Message Envoyé par joboy84 le Lun 15 Oct 2007 10:47

Bonjour,

J'ai un petit soucis avec mon entreprise "M.....". Je suis embaché en tant que VRP salarié depuis 2 ans et demi.

Il s'avère que notre systeme de rémunération va changer et la majorité des VRP de notre etablissement ne sont pas d'accord.

Actuellement nous percevons un minimum de 1000 euros + panier repas et prime d'assiduité soit au total 1200 euros par mois + commissions sur objectifs.

Le systeme de remuneration va donc changer et la maison M..... souhaite donc verser tous les mois a ses VRP salariés 1400 euros. Par contre il faut précisé qu'il s'agit en quelque sorte d'une avance...En effet, si nous n'atteignons pas les objectifs et que nous devrions gagner "que" 1200 euros, M.... nous reverserait 1400 euros.

Si au bout du 3eme mois on atteinds pas les objectifs on nous aura avancé au total 600 euros, mais nous serions alors licencié et devrions remboursé les 600 euros en questions...si toutefois nous atteignons les objectifs, la société déduira le montant des avances deja percues...

Nous ne sommes pas d'accord avec ce systeme de remuneration car nous n'avons pas demande a avoir d'avance sur salaire (forcée dans notre cas).

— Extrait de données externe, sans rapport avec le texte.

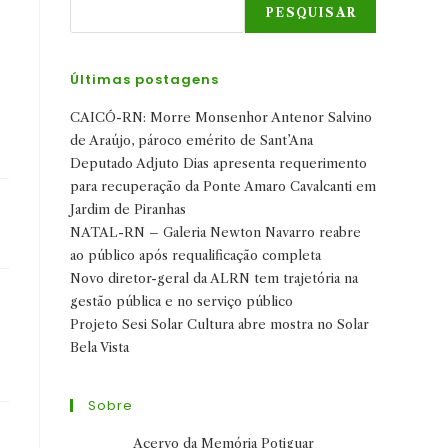
PESQUISAR
Últimas postagens
CAICÓ-RN: Morre Monsenhor Antenor Salvino
de Araújo, pároco emérito de Sant’Ana
Deputado Adjuto Dias apresenta requerimento
para recuperação da Ponte Amaro Cavalcanti em
Jardim de Piranhas
NATAL-RN – Galeria Newton Navarro reabre
ao público após requalificação completa
Novo diretor-geral da ALRN tem trajetória na
gestão pública e no serviço público
Projeto Sesi Solar Cultura abre mostra no Solar
Bela Vista
Sobre
Acervo da Memória Potiguar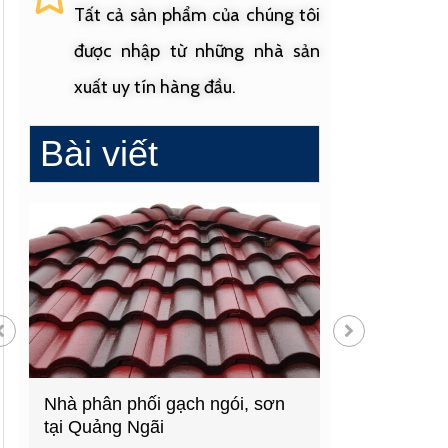
Tất cả sản phẩm của chúng tôi
được nhập từ những nhà sản
xuất uy tín hàng đầu.
Bài viết
Nhà phân phối gạch ngói, sơn
Cửa hàng vật liệu 
tại Quảng Ngãi
hàng đầu Quảng N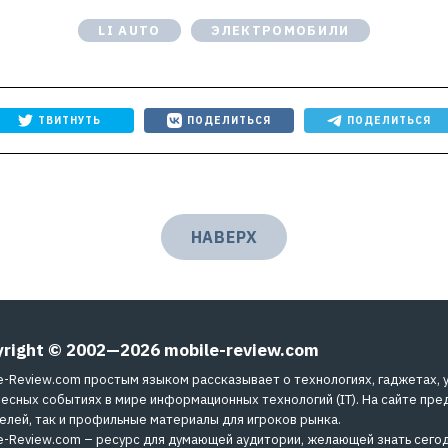
LI AUTO
ЭЛЕКТРОМОБИЛИ
ТВИТНУТЬ
ПОДЕЛИТЬСЯ
ПОДЕЛИТЬСЯ
НАВЕРХ
yright © 2002—2026
mobile-review.com
e-Review.com простым языком рассказывает о технологиях, гаджетах, 
есных событиях в мире информационных технологий (IT). На сайте пре
елей, так и профильные материалы для игроков рынка.
e-Review.com – ресурс для думающей аудитории, желающей знать сегод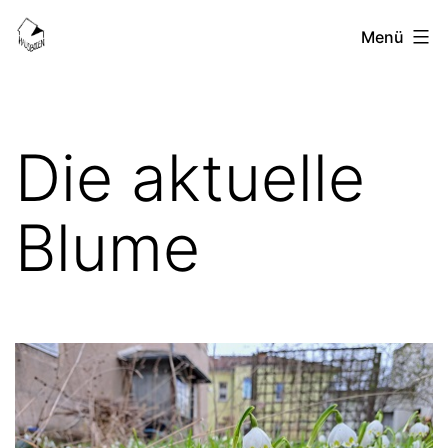
Zum
HausBoden-
Menü
Inhalt
Blog
springen
Die aktuelle
Blume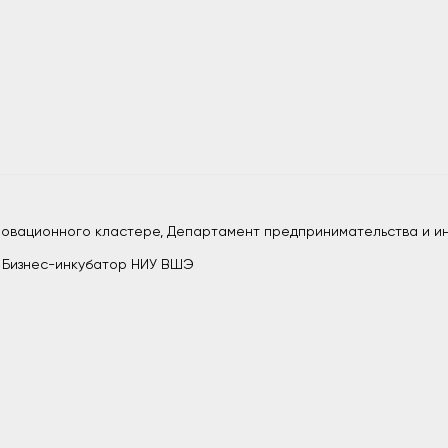
нновационного кластере, Департамент предпринимательства и и
, Бизнес-инкубатор НИУ ВШЭ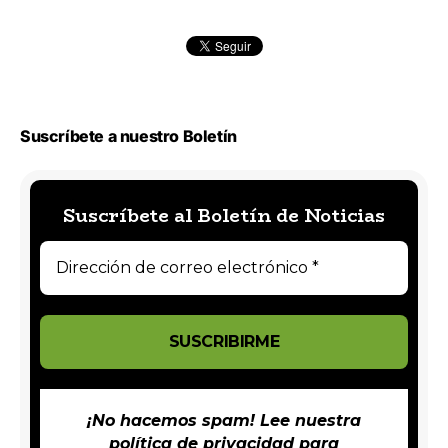
Suscríbete a nuestro Boletín
Suscríbete al Boletín de Noticias
¡No hacemos spam! Lee nuestra
política de privacidad
para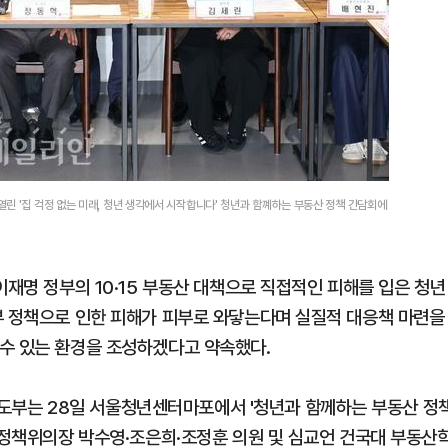
린 '집 걱정 없는 미래, 청년 생각에서 시작합니다' 청년과 함꼐하는 부동산 정책 간담회에
이재명 정부의 10·15 부동산 대책으로 직접적인 피해를 입은 청년
부 정책으로 인한 피해가 피부로 와닿는다며 실질적 대응책 마련을
수 있는 환경을 조성하겠다고 약속했다.
부는 28일 서울청년센터마포에서 '청년과 함께하는 부동산 정
읍 정책위의장 박수영·조은희·조정훈 의원 및 심교언 건국대 부동산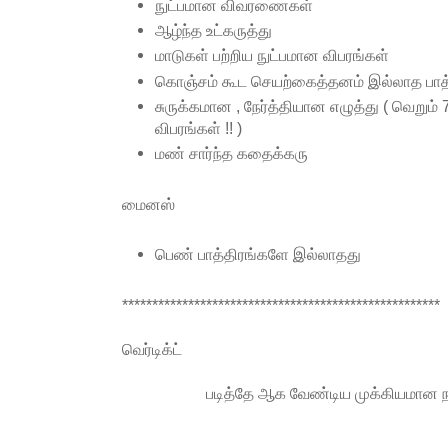
நுட்பமான விவரணைகள்
ஆழ்ந்த உட்கருத்து
மாடுகள் பற்றிய நுட்பமான விபரங்கள்
கொஞ்சம் கூட செயற்கைத்தனம் இல்லாத பாத்
சுருக்கமான , நேர்த்தியான எழுத்து ( வெறும
விபரங்கள் !! )
மண் சார்ந்த கதைக்கரு
மைனஸ்
பெண் பாத்திரங்களே இல்லாதது
*****************************************************
வெர்டிக்ட்
படித்தே ஆக வேண்டிய முக்கியமான ந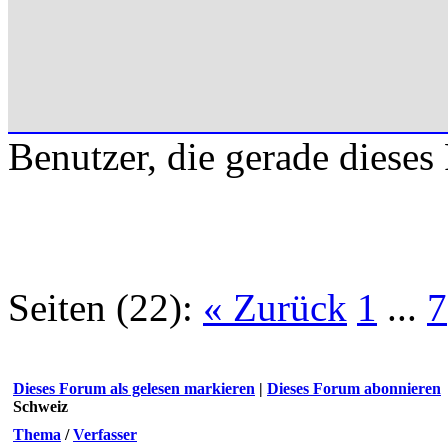
Benutzer, die gerade diese
Seiten (22):
« Zurück
1
...
7
Dieses Forum als gelesen markieren
|
Dieses Forum abonnieren
Schweiz
Thema
/
Verfasser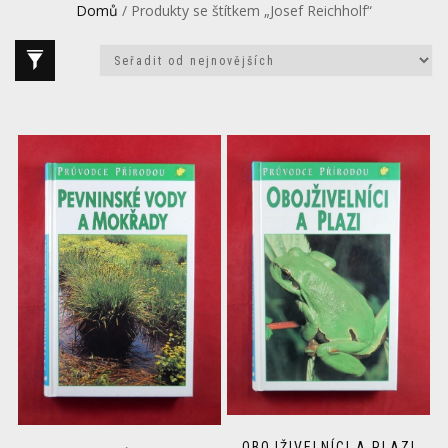
Domů
/ Produkty se štítkem „Josef Reichholf“
OBOJŽIVELNÍCI A PLAZI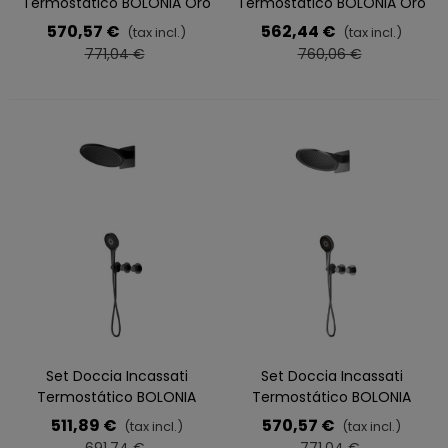
Termostático BOLONIA Oro
Termostático BOLONIA Oro
Rosa
570,57 €
562,44 €
(tax incl.)
(tax incl.)
771,04 €
760,06 €
Set Doccia Incassati
Set Doccia Incassati
Termostático BOLONIA
Termostático BOLONIA
Nero
Black Gun Metal
511,89 €
570,57 €
(tax incl.)
(tax incl.)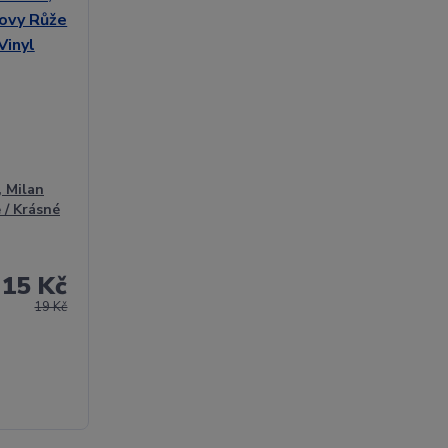
, Milan
 / Krásné
15 Kč
19 Kč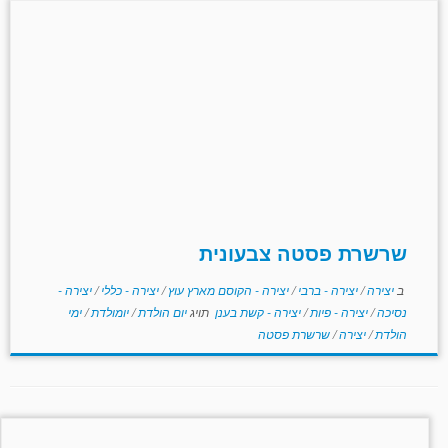
שרשרת פסטה צבעונית
ב
יצירה
/
יצירה - ברבי
/
יצירה - הקוסם מארץ עוץ
/
יצירה - כללי
/
יצירה -
נסיכה
/
יצירה - פיות
/
יצירה - קשת בענן
תויג
יום הולדת
/
יומולדת
/
ימי
הולדת
/
יצירה
/
שרשרת פסטה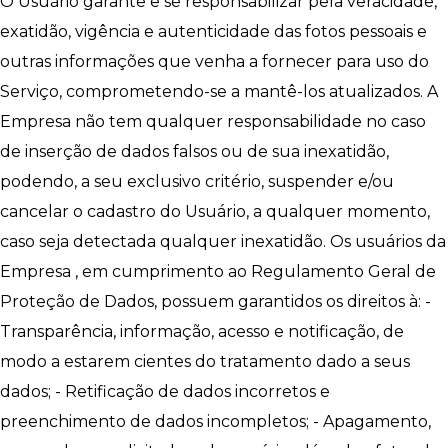
O Usuário garante e se responsabilizar pela veracidade,
exatidão, vigência e autenticidade das fotos pessoais e
outras informações que venha a fornecer para uso do
Serviço, comprometendo-se a mantê-los atualizados. A
Empresa não tem qualquer responsabilidade no caso
de inserção de dados falsos ou de sua inexatidão,
podendo, a seu exclusivo critério, suspender e/ou
cancelar o cadastro do Usuário, a qualquer momento,
caso seja detectada qualquer inexatidão. Os usuários da
Empresa , em cumprimento ao Regulamento Geral de
Proteção de Dados, possuem garantidos os direitos à: -
Transparência, informação, acesso e notificação, de
modo a estarem cientes do tratamento dado a seus
dados; - Retificação de dados incorretos e
preenchimento de dados incompletos; - Apagamento,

Je souhaite donc savoir si nous somme obligé d'accepter ce mode de rémunération ou si nous sommes en droit d'imposer a la société le souhait de rester avec l'ancien systeme de remuneration?

Merci
Jonathan

Message Envoyé par milou27 le Mar 16 Oct 2007 19:06

Bonjour,

Si les nouvelles dispositions de rémunération entrainent un licenciement quasi automatique en cas de non atteinte des objectifs independamment du reversement des 600 euros de trop perçu, il vaut mieux refuser de signer tout avenant à votre contrat de travail ou tout autre document recueillant votre accord.
A la suite de votre refus l'employeur peut vous licencier et vous devrez contester ce licenciement devant les prud'hommes en argumentant sur le fait qu'on a voulu vous imposer une modification essentielle de votre contrat de travail.
Les indemnités pourraient s'elever à 6 mois de salaire brut si le licenciement étaient retenu comme d'abusif par les prud'hommes ( + de 2 ans d'ancienneté et ou plus de 11 salariés).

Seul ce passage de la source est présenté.